If you donate to charity, it can be good for you as well as the people you help. If you itemize your tax deductions, you can deduct the donations you make to qualified organizations from your taxable income. The IRS sets limits on how much you can deduct, a limit that varies with your income and the type of organization you gave to.
Even if you can afford to give most of what you earn to charity, the IRS won't let you deduct it. The maximum you can deduct in a given year is 50 percent of what you made, the IRS states; if your income rises above a certain level -- $166,800 in 2009, for instance -- the percentage you can deduct will be lowered.
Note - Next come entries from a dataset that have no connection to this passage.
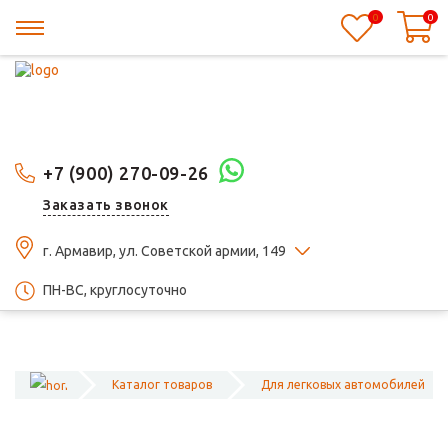
0
0
+7 (900) 270-09-26
Заказать звонок
г. Армавир, ул. Советской армии, 149
ПН-ВС, круглосуточно
Каталог товаров
Для легковых автомобилей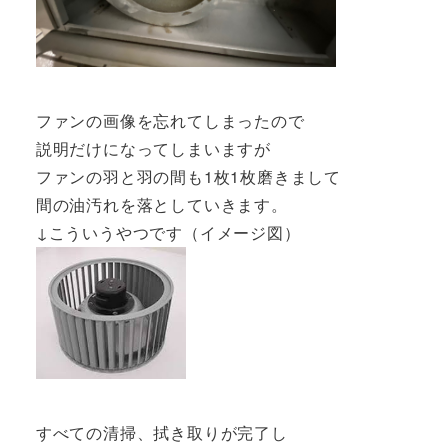
ファンの画像を忘れてしまったので
説明だけになってしまいますが
ファンの羽と羽の間も1枚1枚磨きまして
間の油汚れを落としていきます。
↓こういうやつです（イメージ図）
すべての清掃、拭き取りが完了し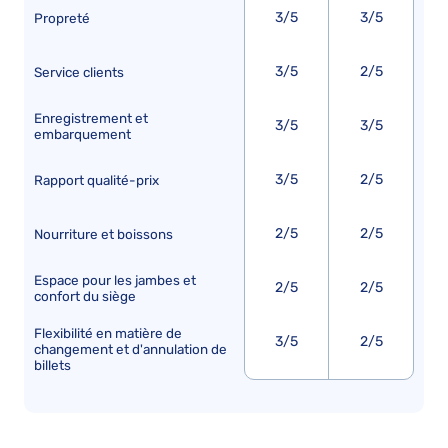
3/5
3/5
Propreté
3/5
2/5
Service clients
Enregistrement et
3/5
3/5
embarquement
3/5
2/5
Rapport qualité-prix
2/5
2/5
Nourriture et boissons
Espace pour les jambes et
2/5
2/5
confort du siège
Flexibilité en matière de
3/5
2/5
changement et d'annulation de
billets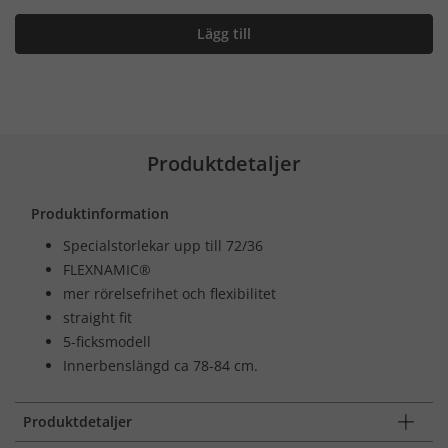
Lägg till
Produktdetaljer
Produktinformation
Specialstorlekar upp till 72/36
FLEXNAMIC®
mer rörelsefrihet och flexibilitet
straight fit
5-ficksmodell
Innerbenslängd ca 78-84 cm.
Produktdetaljer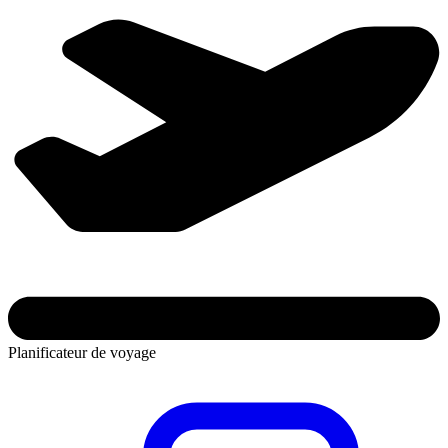
Planificateur de voyage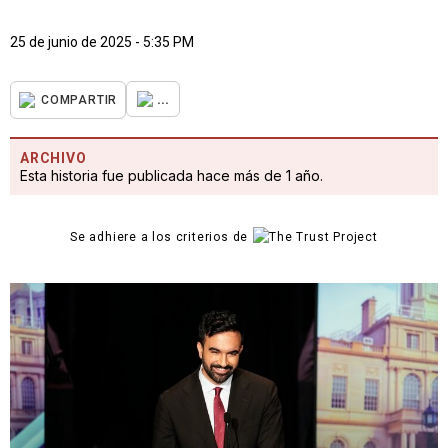
25 de junio de 2025 - 5:35 PM
...
COMPARTIR
ARCHIVO
Esta historia fue publicada hace más de 1 año.
Se adhiere a los criterios de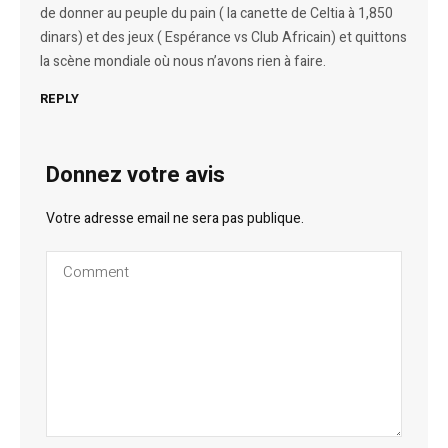
de donner au peuple du pain ( la canette de Celtia à 1,850
dinars) et des jeux ( Espérance vs Club Africain) et quittons
la scène mondiale où nous n’avons rien à faire.
REPLY
Donnez votre avis
Votre adresse email ne sera pas publique.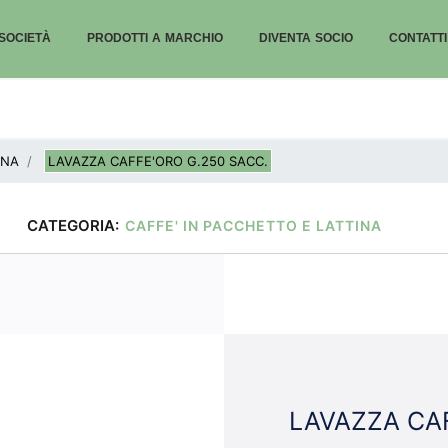
SOCIETÀ
PRODOTTI A MARCHIO
DIVENTA SOCIO
CONTATTI
INA
LAVAZZA CAFFE'ORO G.250 SACC.
CATEGORIA:
CAFFE' IN PACCHETTO E LATTINA
LAVAZZA CAF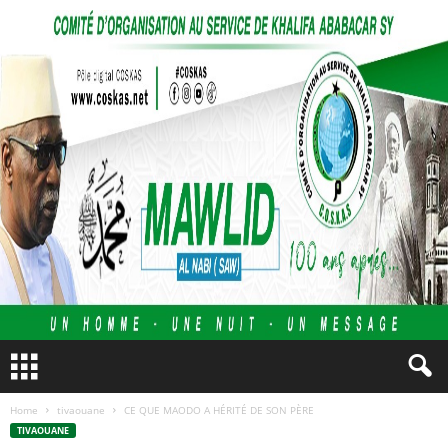
Home
tivaouane
CE QUE MAODO A HÉRITÉ DE SON PÈRE
TIVAOUANE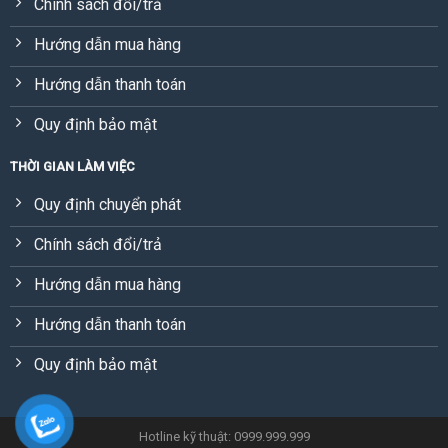
Chính sách đổi/trả
Hướng dẫn mua hàng
Hướng dẫn thanh toán
Quy định bảo mật
THỜI GIAN LÀM VIỆC
Quy định chuyển phát
Chính sách đổi/trả
Hướng dẫn mua hàng
Hướng dẫn thanh toán
Quy định bảo mật
Hotline kỹ thuật: 0999.999.999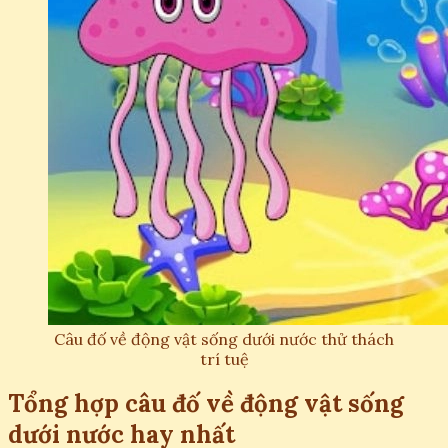
Câu đố về động vật sống dưới nước thử thách
trí tuệ
Tổng hợp câu đố về động vật sống
dưới nước hay nhất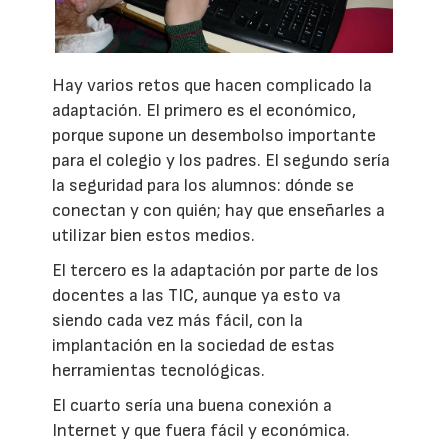
Hay varios retos que hacen complicado la
adaptación. El primero es el económico,
porque supone un desembolso importante
para el colegio y los padres. El segundo sería
la seguridad para los alumnos: dónde se
conectan y con quién; hay que enseñarles a
utilizar bien estos medios.
El tercero es la adaptación por parte de los
docentes a las TIC, aunque ya esto va
siendo cada vez más fácil, con la
implantación en la sociedad de estas
herramientas tecnológicas.
El cuarto sería una buena conexión a
Internet y que fuera fácil y económica.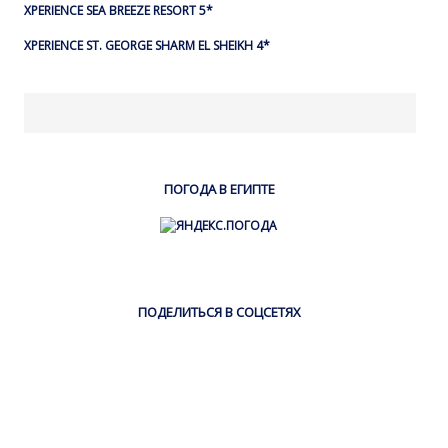
XPERIENCE SEA BREEZE RESORT 5*
XPERIENCE ST. GEORGE SHARM EL SHEIKH 4*
ПОГОДА В ЕГИПТЕ
ПОДЕЛИТЬСЯ В СОЦСЕТЯХ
The IRS may limit the size of your deduction further depending on what classification of charitable organization you donated to. "50 percent limit organizations," according to the IRS, include churches, schools, hospitals and charitable groups; veterans organizations, fraternal societies and private cemeteries, on the other hand, are "30 percent" groups. That means the maximum deduction you can claim is 30 percent of your income. The IRS website provides formulas for calculating the deduction if you give money to both kinds of organizations during the year.
You can claim a deduction for more things than just the checks you write to qualified groups, the Kiplinger financial website states. If you bake cookies for a school fund-raiser, for instance, you can deduct the cost of the ingredients; if you donate clothing, furniture, a car or other kinds of property, you can claim a deduction for the value of the donation. You can also deduct any mileage you spend driving to make a donation. The IRS will not, however, allow you to claim any deductions for time or services that you donate other than mileage.
The IRS website provides guidelines for setting the value of property donations. Old clothing is usually worth no more than the charity sells it for; cars are worth roughly the sale price you find in a used-car guide, reduced for any major defects or problems; real estate is worth its current fair-market value. To claim full value on some items, such as antiques or jewelry, you might have to get them appraised first.
If you donate more money than you can deduct, that doesn't mean you lose the benefits. The IRS generally allows you to claim the donation as a deduction the following year, up to the 50 percent or 30 percent limit, and if there's still some money left to deduct, you can repeat the process for the four years after that. If you can't write the donation off your taxes in five years, whatever's left expires.
If you're ever audited, the IRS will expect you to provide records for any charitable deductions you claim. If you donated cash, you'll need to provide receipts; if you donate property, you'll need a statement from the charity stating what you gave them. If a donation is more than $250, you'll need a more detailed written acknowledgment from the organization confirming your claims.